My old barrel stove was getting dangerous. I bought it on Craigslist for $25 or $50 almost a decade ago now. It was rusty when I bought it, and all that heat and snow over the years has made it really crumble. To give you an idea of how dangerous it was – at the end of it’s life I had to prop it up with a log (one leg rusted off completely). The log started to catch fire due to small holes in the barrel. Time for something new! 🔥
I got a BSK1000 Camp Stove Kit from Amazon for $60. They’re likely cheaper to get at a local hardware store or farm & fleet warehouse, usually for less than $50: https://www.menards.com/main/heating-cooling/fireplaces-stoves/fireplace-wood-stove-tools-accessories/wood-stove-accessories/united-states-stove-camp-barrel-stove-kit/bsk1000/p-1444445447395.htmContinue reading
Then I got a barrel off of craigslist. I think it had been used for cooking oil in its previous life because it smelled like a hamburger joint 🍔
Per the instructions, the vent below the door is supposed to go where the small barrel vent is. I used a metallic sharpie to mark the drill holes and openings. I used a die grinder air tool to cut the openings and a new titanium 1/4″ drill bit for the holes.
I added anti-seize grease to all the nuts and screws in the kit, but I’m not sure if it’s going to help given the temperatures and moisture it will experience. But we’ll see – worse case scenario, if I want to transfer the kit parts to a new barrel, I can use the 1/4″ bit and drill out the screws.
To fasten the legs I put the barrel on its side and blocked it with a couple pieces of wood. I put the seam down b/c that’s where I’m going to do the cutting for the steam trays and chimney. I figure I should remove material at the seam since that’s probably the weakest part of the barrel anyway.

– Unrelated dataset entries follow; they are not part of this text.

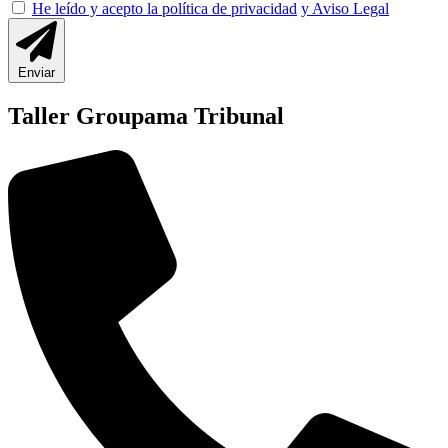
He leído y acepto la política de privacidad
y Aviso Legal
Enviar
Taller Groupama Tribunal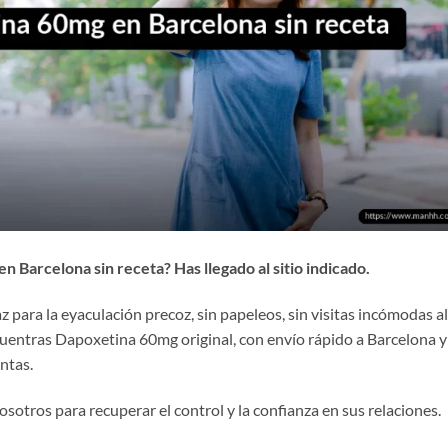
Barcelona sin receta? Has llegado al sitio indicado.
 para la eyaculación precoz, sin papeleos, sin visitas incómodas al
uentras Dapoxetina 60mg original, con envío rápido a Barcelona y
ntas.
otros para recuperar el control y la confianza en sus relaciones.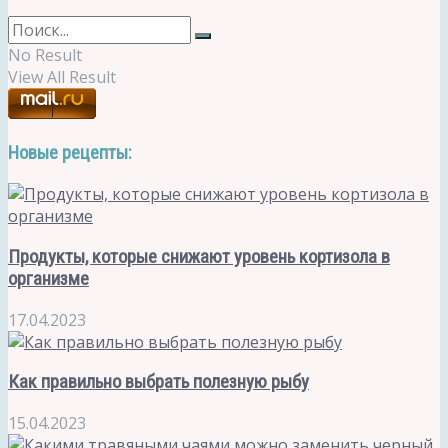
No Result
View All Result
Новые рецепты:
Продукты, которые снижают уровень кортизола в
организме
17.04.2023
Как правильно выбрать полезную рыбу
15.04.2023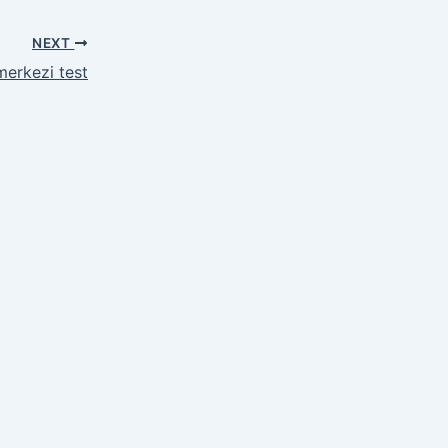
NEXT
merkezi test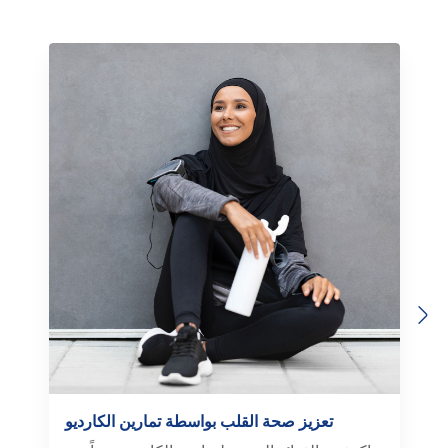
Previous
Next
تعزيز صحة القلب بواسطة تمارين الكارديو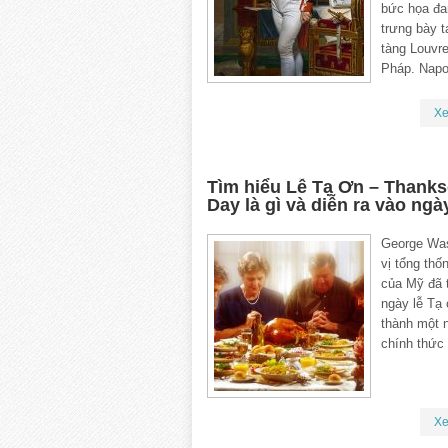
bức họa đ
trưng bày t
tàng Louvre
Pháp. Napo
X
Tìm hiểu Lễ Tạ Ơn – Thanks
Day là gì và diễn ra vào ng
George Was
vị tổng thố
của Mỹ đã 
ngày lễ Tạ 
thành một 
chính thức
X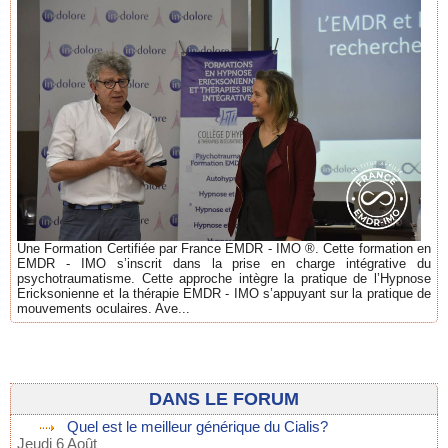
Une Formation Certifiée par France EMDR - IMO ®. Cette formation en
EMDR - IMO s’inscrit dans la prise en charge intégrative du
psychotraumatisme. Cette approche intègre la pratique de l’Hypnose
Ericksonienne et la thérapie EMDR - IMO s’appuyant sur la pratique de
mouvements oculaires. Ave...
DANS LE FORUM
Quel est le meilleur générique du Cialis?
Jeudi 6 Août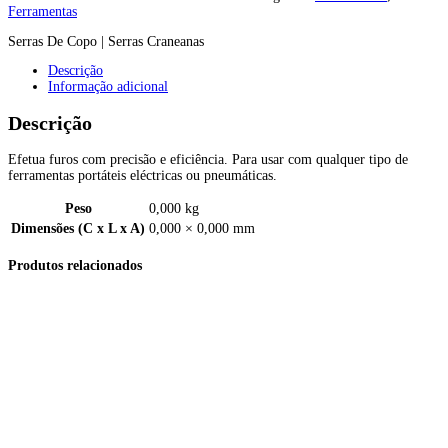
Ferramentas
Serras De Copo | Serras Craneanas
Descrição
Informação adicional
Descrição
Efetua furos com precisão e eficiência. Para usar com qualquer tipo de
ferramentas portáteis eléctricas ou pneumáticas.
Peso
0,000 kg
Dimensões (C x L x A)
0,000 × 0,000 mm
Produtos relacionados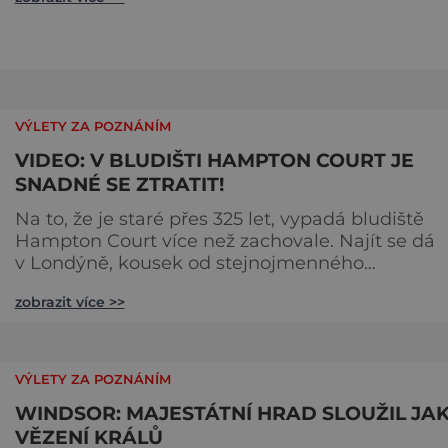
Jak je to možné? Francouzská jeskyně La Marche
byla objevena ve třicátých letech minulého stole
Skrývala překvapivý objev. Foto: pinterest.
VÝLETY ZA POZNÁNÍM
VIDEO: V BLUDIŠTI HAMPTON COURT JE
SNADNÉ SE ZTRATIT!
Na to, že je staré přes 325 let, vypadá bludiště
Hampton Court více než zachovale. Najít se dá
v Londýně, kousek od stejnojmenného
královského paláce. Ze země ho mezi lety 1689 a
zobrazit více >>
1695 vydupou architekti George London (asi 16
1714) a Henry Wise (1653–1738) pro krále Viléma II
Oranžského (1650–1702). Zabírá plochu 1300 m² 
skrývá se v něm 800 metrů cest. Původně se v ž
VÝLETY ZA POZNÁNÍM
plot promění saze
WINDSOR: MAJESTÁTNÍ HRAD SLOUŽIL JA
VĚZENÍ KRÁLŮ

With the barrel chocked into place, I put the legs on and used a level to make sure it would sit flat once I fastened them.
Here you can see my anti-seize paste and an initial cut line I drew to cut out an area for the steam trays.
My old barrel didn’t have the flue installed, so I’m hoping this will be a game changer 🤞The goal is to hold as much heat in the barrel so energy is directed to the boil. Also I added a length of pipe to use as a chimney.
I cut a large section out for the steam trays and used a level to make sure they’d sit as flat as possible when it’s out in the yard.
I used my Ingersoll Rand die grinder air tool to make all of the cuts for the door, chimney, and steam trays. It’s slow going so take your time and be patient. I made several cuts over several days. The cut-off wheel I used was new when I started this job (over 4 1/2″ in diameter) and was probably around 2″ when done.